Een jaar geleden enquêteerde de AOb ook. De invullers rapporteerden toen veel onduidelijkheid, onrust en spookbeelden rondom de aanstaande invoering van passend onderwijs. "De invoering is te veel een proces geweest van directeuren, besturen en adviesbureautjes. Het moest allemaal snel, waardoor er vaak geen tijd was om aan de leraren te vragen wat zij nodig en wenselijk vonden. Her en der is er nu van alles geregeld wat de werkvloer niet wil of aankan of wat onduidelijk is. En waarvan leerlingen uiteindelijke de dupe zijn. Waar mogelijk zullen we de handen ineen slaan met ouderorganisaties om zo snel mogelijk verbeteringen te bewerkstelligen", stelt Sloots.

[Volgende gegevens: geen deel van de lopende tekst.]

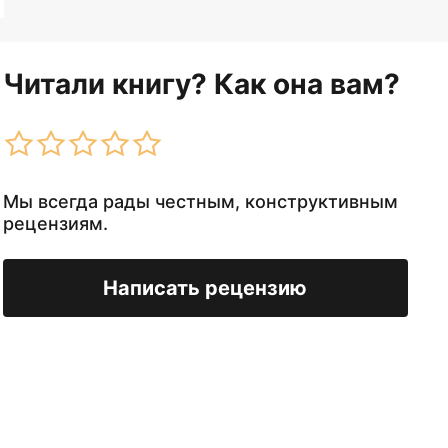
Читали книгу? Как она вам?
Мы всегда рады честным, конструктивным
рецензиям.
Написать рецензию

De enquête van de AOb telt acht open vragen. Verwerking van de antwoorden gaat sectorgewijs. “De antwoorden op open vragen verwerken kost veel tijd. Toch zou het mooi zijn als velen ze invullen. Des te duidelijker en betrouwbaarder wordt het beeld van de huidige stand van zaken. Een ding is zeker: dat beeld verschilt nogal eens met het beeld dat directeuren, besturen en het ministerie tot nog toe schetsen. Zij zijn de verantwoordelijken voor de huidige situatie. Ze hebben dus van nature de neiging om te vertellen dat het allemaal vrij goed gaat. Het zijn de spreekwoordelijke slagers die hun eigen vlees keuren. Wij hopen voor de zomer een meer realistisch beeld te kunnen presenteren aan onze leden, de werkgevers en de politiek", zegt Sloots. “Zodat wat nu krom is, snel recht gebreid kan worden.”